▶ Work request
Going down the data below, set down exactly the line with "Patienteninfo (180, 14)" and each line after it through the line with "FR (897, 19)"; no other lines.

* * * * * * * * *

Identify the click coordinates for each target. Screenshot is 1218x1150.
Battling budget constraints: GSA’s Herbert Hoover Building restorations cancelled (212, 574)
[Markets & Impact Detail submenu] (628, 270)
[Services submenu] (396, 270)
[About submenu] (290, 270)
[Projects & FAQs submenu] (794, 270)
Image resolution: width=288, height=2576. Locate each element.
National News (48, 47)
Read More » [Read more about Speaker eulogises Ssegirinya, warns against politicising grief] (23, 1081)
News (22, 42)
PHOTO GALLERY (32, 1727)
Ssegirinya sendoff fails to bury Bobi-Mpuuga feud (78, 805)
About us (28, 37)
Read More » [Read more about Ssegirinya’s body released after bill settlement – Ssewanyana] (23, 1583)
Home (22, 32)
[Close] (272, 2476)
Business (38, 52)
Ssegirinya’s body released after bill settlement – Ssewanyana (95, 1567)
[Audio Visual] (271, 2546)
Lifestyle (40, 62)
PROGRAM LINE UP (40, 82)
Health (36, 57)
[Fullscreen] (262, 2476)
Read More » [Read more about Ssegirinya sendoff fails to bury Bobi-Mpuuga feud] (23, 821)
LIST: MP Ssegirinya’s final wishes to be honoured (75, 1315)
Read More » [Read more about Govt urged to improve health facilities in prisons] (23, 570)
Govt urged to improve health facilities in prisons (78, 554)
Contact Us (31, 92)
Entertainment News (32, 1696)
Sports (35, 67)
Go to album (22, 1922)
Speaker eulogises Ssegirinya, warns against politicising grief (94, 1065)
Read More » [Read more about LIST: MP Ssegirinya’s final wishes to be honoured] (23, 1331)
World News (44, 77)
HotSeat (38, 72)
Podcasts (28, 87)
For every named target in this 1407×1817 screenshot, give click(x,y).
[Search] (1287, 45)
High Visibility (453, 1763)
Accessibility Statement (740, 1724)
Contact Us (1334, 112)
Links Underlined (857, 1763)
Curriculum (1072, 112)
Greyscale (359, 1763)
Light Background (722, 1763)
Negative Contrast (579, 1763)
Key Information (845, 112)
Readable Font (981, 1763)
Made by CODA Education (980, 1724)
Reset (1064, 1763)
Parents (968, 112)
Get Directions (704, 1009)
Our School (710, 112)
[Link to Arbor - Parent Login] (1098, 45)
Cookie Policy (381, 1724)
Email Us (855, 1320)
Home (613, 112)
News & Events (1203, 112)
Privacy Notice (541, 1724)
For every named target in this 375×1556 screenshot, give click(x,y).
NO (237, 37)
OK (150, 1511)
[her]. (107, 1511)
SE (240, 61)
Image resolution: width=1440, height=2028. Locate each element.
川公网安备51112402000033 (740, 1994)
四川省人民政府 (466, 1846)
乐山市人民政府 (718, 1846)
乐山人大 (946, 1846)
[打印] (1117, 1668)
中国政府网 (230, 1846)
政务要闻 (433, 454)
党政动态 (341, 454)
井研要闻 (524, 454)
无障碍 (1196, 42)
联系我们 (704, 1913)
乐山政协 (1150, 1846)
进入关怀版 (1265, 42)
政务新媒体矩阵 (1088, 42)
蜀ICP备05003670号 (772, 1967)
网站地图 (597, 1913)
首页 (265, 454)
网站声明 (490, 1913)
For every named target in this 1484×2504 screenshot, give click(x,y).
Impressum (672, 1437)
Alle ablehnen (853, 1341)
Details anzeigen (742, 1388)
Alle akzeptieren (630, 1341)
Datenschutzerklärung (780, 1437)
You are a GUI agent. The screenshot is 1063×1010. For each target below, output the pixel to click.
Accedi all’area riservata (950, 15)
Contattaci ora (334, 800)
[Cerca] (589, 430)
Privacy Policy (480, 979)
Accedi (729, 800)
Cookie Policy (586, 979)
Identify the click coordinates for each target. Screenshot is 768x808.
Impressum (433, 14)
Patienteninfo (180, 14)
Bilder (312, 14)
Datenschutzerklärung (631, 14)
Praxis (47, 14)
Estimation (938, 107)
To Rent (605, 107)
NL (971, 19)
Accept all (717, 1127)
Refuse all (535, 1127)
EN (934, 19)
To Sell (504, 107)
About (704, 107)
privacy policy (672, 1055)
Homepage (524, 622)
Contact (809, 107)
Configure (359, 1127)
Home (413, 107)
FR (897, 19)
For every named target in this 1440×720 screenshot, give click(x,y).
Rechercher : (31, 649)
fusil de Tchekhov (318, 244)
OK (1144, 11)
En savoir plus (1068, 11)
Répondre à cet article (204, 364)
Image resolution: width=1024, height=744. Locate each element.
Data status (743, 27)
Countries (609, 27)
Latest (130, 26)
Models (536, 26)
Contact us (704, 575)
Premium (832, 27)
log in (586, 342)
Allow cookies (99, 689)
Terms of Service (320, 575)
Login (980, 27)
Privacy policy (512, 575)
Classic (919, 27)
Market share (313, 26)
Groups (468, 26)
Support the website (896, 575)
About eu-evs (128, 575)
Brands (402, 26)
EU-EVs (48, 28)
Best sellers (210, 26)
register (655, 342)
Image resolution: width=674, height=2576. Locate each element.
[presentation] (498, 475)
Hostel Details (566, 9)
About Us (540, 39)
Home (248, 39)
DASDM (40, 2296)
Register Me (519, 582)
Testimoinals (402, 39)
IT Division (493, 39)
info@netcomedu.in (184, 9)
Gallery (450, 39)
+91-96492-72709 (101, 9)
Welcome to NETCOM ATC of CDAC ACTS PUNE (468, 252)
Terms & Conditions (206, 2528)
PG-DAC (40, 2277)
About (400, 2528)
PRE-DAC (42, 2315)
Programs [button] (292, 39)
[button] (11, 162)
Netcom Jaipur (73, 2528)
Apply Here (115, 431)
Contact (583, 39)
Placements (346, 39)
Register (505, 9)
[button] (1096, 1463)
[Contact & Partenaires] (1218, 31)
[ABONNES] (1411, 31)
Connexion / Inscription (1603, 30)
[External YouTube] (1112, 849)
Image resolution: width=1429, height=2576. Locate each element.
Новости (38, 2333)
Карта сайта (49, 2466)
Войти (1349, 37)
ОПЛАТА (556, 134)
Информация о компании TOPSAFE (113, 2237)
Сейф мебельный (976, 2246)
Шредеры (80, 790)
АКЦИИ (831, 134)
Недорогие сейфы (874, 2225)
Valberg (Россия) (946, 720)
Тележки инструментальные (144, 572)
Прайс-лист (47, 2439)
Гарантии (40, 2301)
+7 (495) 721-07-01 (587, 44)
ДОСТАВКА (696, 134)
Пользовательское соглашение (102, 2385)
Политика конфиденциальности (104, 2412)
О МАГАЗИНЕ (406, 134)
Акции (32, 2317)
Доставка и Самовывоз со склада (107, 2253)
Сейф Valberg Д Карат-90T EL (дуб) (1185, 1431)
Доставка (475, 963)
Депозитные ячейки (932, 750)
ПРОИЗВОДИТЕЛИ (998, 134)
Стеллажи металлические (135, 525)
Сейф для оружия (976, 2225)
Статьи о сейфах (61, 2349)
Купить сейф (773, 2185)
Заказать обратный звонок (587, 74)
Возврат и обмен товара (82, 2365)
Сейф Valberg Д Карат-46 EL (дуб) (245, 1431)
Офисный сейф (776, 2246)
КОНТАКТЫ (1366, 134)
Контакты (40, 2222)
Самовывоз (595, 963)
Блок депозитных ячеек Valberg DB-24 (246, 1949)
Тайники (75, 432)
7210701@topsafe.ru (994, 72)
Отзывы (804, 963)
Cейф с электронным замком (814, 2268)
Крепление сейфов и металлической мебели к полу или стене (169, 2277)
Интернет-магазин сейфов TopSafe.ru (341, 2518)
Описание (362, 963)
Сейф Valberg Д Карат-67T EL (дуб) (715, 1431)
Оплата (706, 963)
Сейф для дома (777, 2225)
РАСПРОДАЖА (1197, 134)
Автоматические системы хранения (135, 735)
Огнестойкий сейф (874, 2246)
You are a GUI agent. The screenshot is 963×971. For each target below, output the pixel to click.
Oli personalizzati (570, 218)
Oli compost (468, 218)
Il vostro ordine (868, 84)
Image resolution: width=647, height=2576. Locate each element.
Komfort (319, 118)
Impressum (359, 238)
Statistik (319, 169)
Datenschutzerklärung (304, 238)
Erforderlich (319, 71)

* * * * * * * * *

▶ Solution for this problem
Patienteninfo (180, 14)
Bilder (312, 14)
Datenschutzerklärung (631, 14)
Praxis (47, 14)
Estimation (938, 107)
To Rent (605, 107)
NL (971, 19)
Accept all (717, 1127)
Refuse all (535, 1127)
EN (934, 19)
To Sell (504, 107)
About (704, 107)
privacy policy (672, 1055)
Homepage (524, 622)
Contact (809, 107)
Configure (359, 1127)
Home (413, 107)
FR (897, 19)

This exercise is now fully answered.